Solubility parameter of lenalidomide for predicting the type of solubility profile and application of thermodynamic model

Abstract

The dissolving capacity of lenalidomide in pure and mixed solvents is limited. The purpose of this work is to enhance the solubility and study the solubility parameter of pure and mixtures (δ1) to characterize different types of solubility profiles. The solubility of lenalidomide in acetonitrile (MeCN), methanol (MT), ethanol (EA), ethyl acetate (EAC) and isopropanol (IPA) was experimentally determined at T = 293.15–333.15 K. Its solubility in binary mixtures of EA and EAC was also investigated.

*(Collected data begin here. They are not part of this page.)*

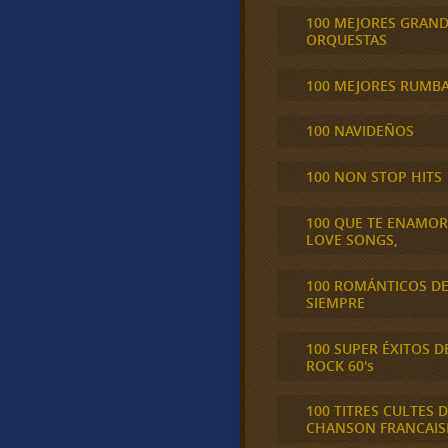
100 MEJORES GRAN
ORQUESTAS
100 MEJORES RUMB
100 NAVIDEÑOS
100 NON STOP HITS
100 QUE TE ENAMO
LOVE SONGS,
100 ROMÁNTICOS D
SIEMPRE
100 SUPER ÉXITOS D
ROCK 60's
100 TITRES CULTES D
CHANSON FRANCAIS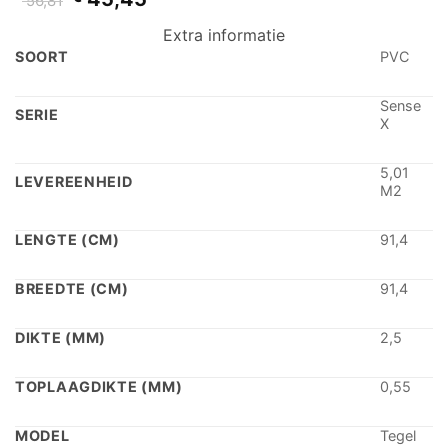
56,81
prijs
prijs
Extra informatie
was:
is:
€ 56,81.
€ 45,45.
SOORT
PVC
Sense
SERIE
X
5,01
LEVEREENHEID
M2
LENGTE (CM)
91,4
BREEDTE (CM)
91,4
DIKTE (MM)
2,5
TOPLAAGDIKTE (MM)
0,55
MODEL
Tegel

The polarity of lenalidomide is related to the tendency of the solubility data against the solubility parameter δ1 of pure and binary solvent mixtures. Consequently, the method of linear solvation energy relationships introduced by Kamlet, Abboud and Taft (KAT-LSER) was applied to analyze the effect of the solute-solvent intermolecular interactions on the solubility in pure solvents. In order to estimate maximum solubility in a specific co-solvent ratio, we also attempt to calculate the Hansen solubility parameter (HSP) of lenalidomide and to compare it with HSP of solvent mixture. Based on the experimental solubility data, two thermodynamic models including modified Apelblat equation and Jouyban-Acree model were then assessed. Meanwhile, a modification of the extended Hildebrand solubility approach (EHSA) including the Hildebrand solubility parameter (δ1) and the acidic and basic partial solubility parameters (δ1a and δ1b) of the solvent mixtures was used to simulate lenalidomide solubility in pure and binary mixture compositions.